EX-99.2 3 c89569exv99w2.htm NEWS RELEASE exv99w2
 

(BELDEN CDT NEWS RELEASE LOGO)   Exhibit 99.2
 
Belden CDT Inc.
7701 Forsyth Boulevard, Suite 800
St. Louis, Missouri 63105
314-854-8000
www.beldencdt.com

 

November 8, 2004

FOR IMMEDIATE RELEASE

CORRECTION OF BELDEN CDT RESULTS FOR THIRD QUARTER 2004

St. Louis, Missouri — Belden CDT Inc. today issued a correction of its November 4 press release concerning operating results for the three-month and nine-month periods ending September 30, 2004.

Due to a mechanical error in the translation of certain new cost accounts of the legacy CDT operations, the Company’s press release of November 4, 2004 understated the cost of goods sold of continuing operations in the quarter ended September 30, 2004 by $2.6 million, or 0.9 percent of revenues, and understated the net loss from discontinued operations by $0.4 million. The error was detected by the Company while finalizing its preparation of the Form 10-Q for the quarter ended September 30, 2004. The following paragraphs repeat most of the November 4, 2004 release with the text and accompanying schedules corrected.

THIRD QUARTER RESULTS

Belden CDT Inc. (NYSE:BDC) today announced results for the third quarter ended September 30, 2004. On July 15, which was during the quarter, the Company, formerly called Cable Design Technologies Corp. (CDT), merged with Belden Inc. and changed its name to Belden CDT. For accounting purposes, the Company treated the merger as an acquisition by Belden. Results of the legacy CDT operations are included in 2004 results from July 16 onwards, or about 11 of 13 weeks in the third quarter.

Revenue from continuing operations in the quarter ended September 30, 2004 was $281.5 million, compared with Belden revenue of $155.3 million in the third quarter of 2003. Changes in currency exchange rates provided $5.5 million of the revenue increase. The loss from continuing operations was $3.1 million, or $0.07 per share, in the third quarter of 2004, including merger-related items and charges for severance and other restructuring costs, compared with a profit of $3.6 million, or $0.14 per diluted share for Belden in the third quarter of 2003. The 2003 third-quarter results included severance charges and a bad debt charge totaling $3.0 million before tax, or $0.08 per share.

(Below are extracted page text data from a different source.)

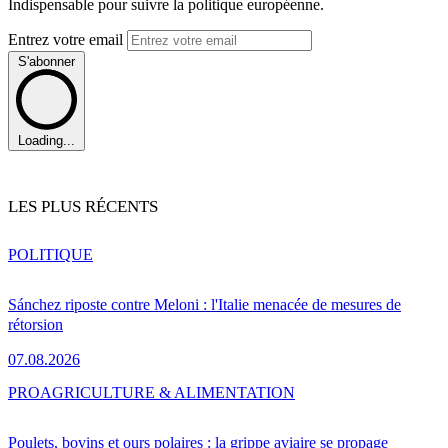
Indispensable pour suivre la politique européenne.
Entrez votre email
S'abonner
Loading...
LES PLUS RÉCENTS
POLITIQUE
Sánchez riposte contre Meloni : l'Italie menacée de mesures de
rétorsion
07.08.2026
PRO
AGRICULTURE & ALIMENTATION
Poulets, bovins et ours polaires : la grippe aviaire se propage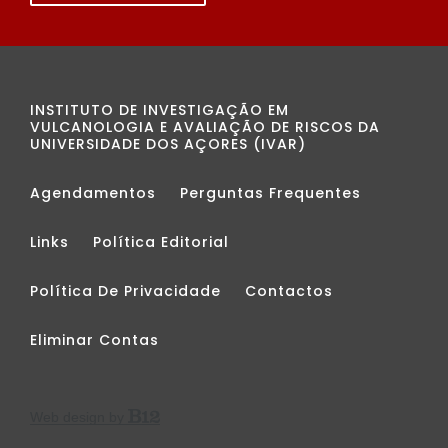
INSTITUTO DE INVESTIGAÇÃO EM
VULCANOLOGIA E AVALIAÇÃO DE RISCOS DA
UNIVERSIDADE DOS AÇORES (IVAR)
Agendamentos
Perguntas Frequentes
Links
Política Editorial
Política De Privacidade
Contactos
Eliminar Contas
Web design by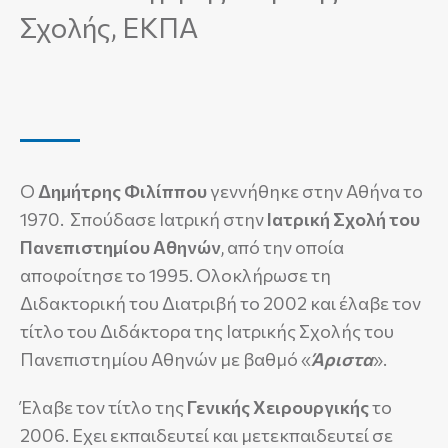
Σχολής, ΕΚΠΑ
Ο
Δημήτρης
Φιλίππου
γεννήθηκε στην Αθήνα το
1970. Σπούδασε Ιατρική στην
Ιατρική Σχολή του
Πανεπιστημίου Αθηνών
, από την οποία
αποφοίτησε το 1995. Ολοκλήρωσε τη
Διδακτορική του Διατριβή το 2002 και έλαβε τον
τίτλο του Διδάκτορα της Ιατρικής Σχολής του
Πανεπιστημίου Αθηνών με βαθμό «
Άριστα
».
Έλαβε τον τίτλο της
Γενικής
Χειρουργικής
το
2006. Εχει εκπαιδευτεί και μετεκπαιδευτεί σε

Highlights of the quarter ended September 30, 2004:

    Revenue increased 14.6 percent compared with the third quarter a year ago for all continuing operations pro forma as if they had been combined for the full three-month period in both years.

 


 

    Net income from continuing operations, pro forma for the inclusion of CDT results for the entire 13-week quarter and adjusted to exclude the charges and the merger-related items, was $14.5 million, or $0.29 per diluted share. This adjusted pro forma result reflects an operating margin for the quarter (excluding charges and merger-related items) of 8.1 percent of sales.
 
    Earlier in the quarter, the Company announced and began the implementation of plant closings and other restructuring actions that will contribute to realizing the previously estimated $25 million annual merger synergies (to be achieved over the first 18 to 24 months after the merger). These actions resulted in charges for severance, asset impairment and inventory write-downs totaling $19.6 million before taxes, or $0.30 per share. The cash amount of these charges is $10.0 million.
 
    Belden CDT used cash to repay $64 million of notes on September 1, and ended the third quarter with $152.4 million of cash.

Merger-related items during the third quarter of 2004 were $7.1 million before taxes, or $0.11 per share, including retention awards and other compensation as well as the gross-margin impact of the adjustment of CDT inventory to fair market value. The cash portion of the merger-related items is $3.9 million.

“We are very pleased with the positive impact of the merger on our first quarter of combined operating results,” said C. Baker Cunningham, president and CEO of Belden CDT. “During the quarter we moved forward with the cost reduction initiatives—including the announcement of three major plant closings to take place over the next two quarters—through which we plan to achieve the merger synergies we have projected. We also benefited from increased sales volume in most markets and from improved pricing. Our newly formed Networking Division has launched the Belden IBDN product line, which combines the Belden high-performance Bonded-Pairs premise cable with the proven connectivity solutions of CDT’s NORDX operation for a product offering that will provide outstanding performance and value to enterprise customers.”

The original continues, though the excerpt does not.